Author Topic: Trades for some SF's  (Read 3241 times)

0 Members and 1 Guest are viewing this topic.

Re: Trades for some SF's
« Reply #15 on: September 07, 2015, 08:43:24 PM »

Offline Smitty77

  • NCE
  • Ray Allen
  • ***
  • Posts: 3063
  • Tommy Points: 269
As a guy that has followed the Wolves pretty closely, I can say:

1) The TWolves would never trade Muhammed for Evan Turner, and their fans and front office would probably scoff at the offer. Muhammed is viewed as their sixth man, and possible starting SF, of the future. He is a back up only because the Wolves have Kevin Martin on the team. If Martin is traded or injured, the consensus is that they will start Wiggins at SG and Muhammed at SF. (Wiggins played minutes at the 2 last year. Zach Lavine is viewed as a future two-guard, not PG, in an ideal world.) He was also a lottery pick, and his recent improvement gives Saunders no reason to drop his value.

2) Muhammed is improving. He's like the Wolves' offensive version of Avery Bradley. His uptick in 3-pt percentage last year (I believe over 36%) was a huge development in a guy that mostly relied on left-block post ups to score the previous year. He's entering that "make or break" third year where he basically plateaus or keeps improving, and almost everyone is high on him.

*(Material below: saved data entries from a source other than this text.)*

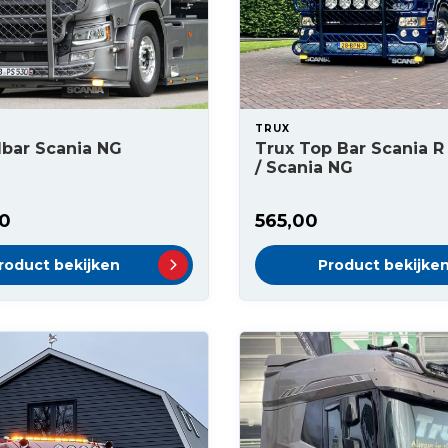
TRUX
lbar Scania NG
Trux Top Bar Scania R
/ Scania NG
00
565,00
roduct bekijken
Product bekijke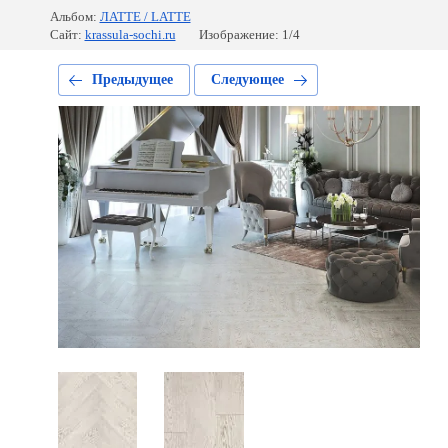
Альбом:
ЛАТТЕ / LATTE
Сайт:
krassula-sochi.ru
Изображение: 1/4
Предыдущее
Следующее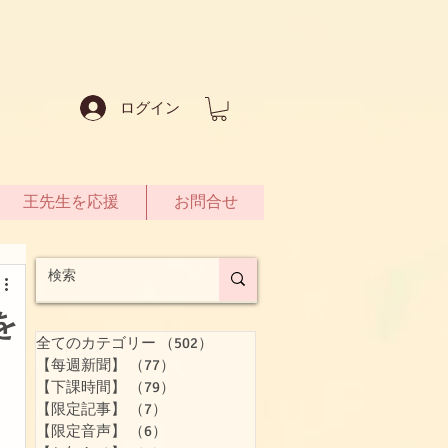
ログイン
王先生を応援
お問合せ
を
全てのカテゴリー
（502）
502件の記事
【每週新聞】
（77）
77件の記事
【下課時間】
（79）
79件の記事
【限定記事】
（7）
7件の記事
【限定音声】
（6）
6件の記事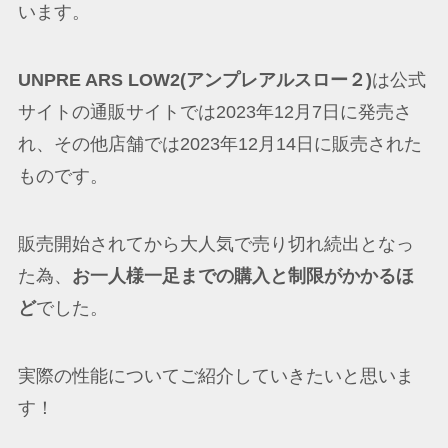
います。
UNPRE ARS LOW2(アンプレアルスロー２)
は公式
サイトの通販サイトでは2023年12月7日に発売さ
れ、その他店舗では2023年12月14日に販売された
ものです。
販売開始されてから大人気で売り切れ続出となっ
た為、
お一人様一足までの購入と制限がかかるほ
ど
でした。
実際の性能についてご紹介していきたいと思いま
す！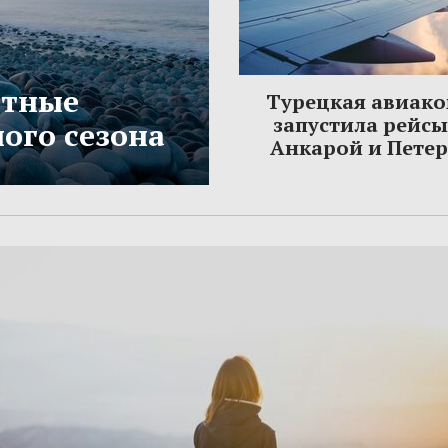
етные
Турецкая авиак
запустила рейс
ого сезона
Анкарой и Пете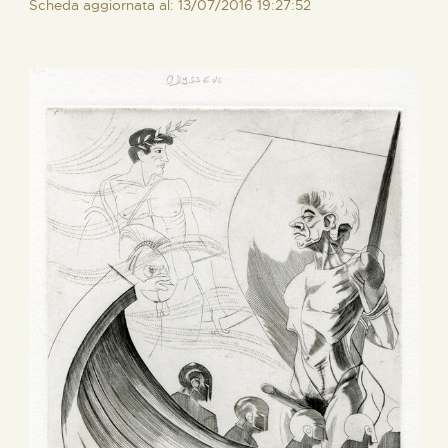
Scheda aggiornata al: 13/07/2016 19:27:52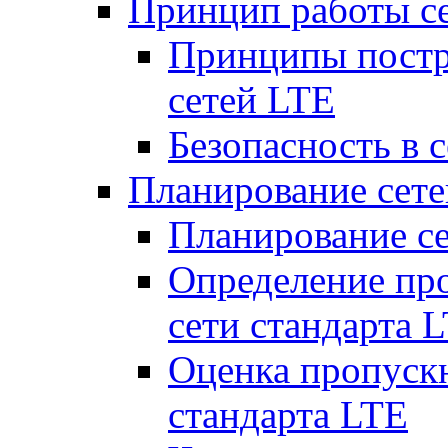
Принцип работы с
Принципы постр
сетей LTE
Безопасность в 
Планирование сет
Планирование с
Определение пр
сети стандарта 
Оценка пропуск
стандарта LTE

3) Some (emphasis on "some") people are comparing him to Jimmy Butler (as his counting stats are similar to Butler right before he broke out).

4) Defense is not exactly his strongest skill, although the Wolves as a team were pretty horrid on that end.

Your comment about his defense could be the understatement of the year!!  He was ranked 76th out of 80 SF's in defense in the entire league.

http://espn.go.com/nba/statistics/rpm/_/page/2/sort/DRPM/position/5

Therefore, your analogy comparing him to AB, and All-NBA defender, falls apart very quickly.

Smitty77

I thought I've been around long enough to have my analogies read into a little more :P I would never ever compare Muhammed's and Bradley's style of play. I meant he's their AB in the sense that he's completely overrated locally while simaltaneously being labeled as "always improving (woohoo!)." And just as analytics hate Muhammed's defense, they hate AB's offense. Objectively, they're not that great (just okay), but because of their labels and local niches, they become "household name" types for local fans.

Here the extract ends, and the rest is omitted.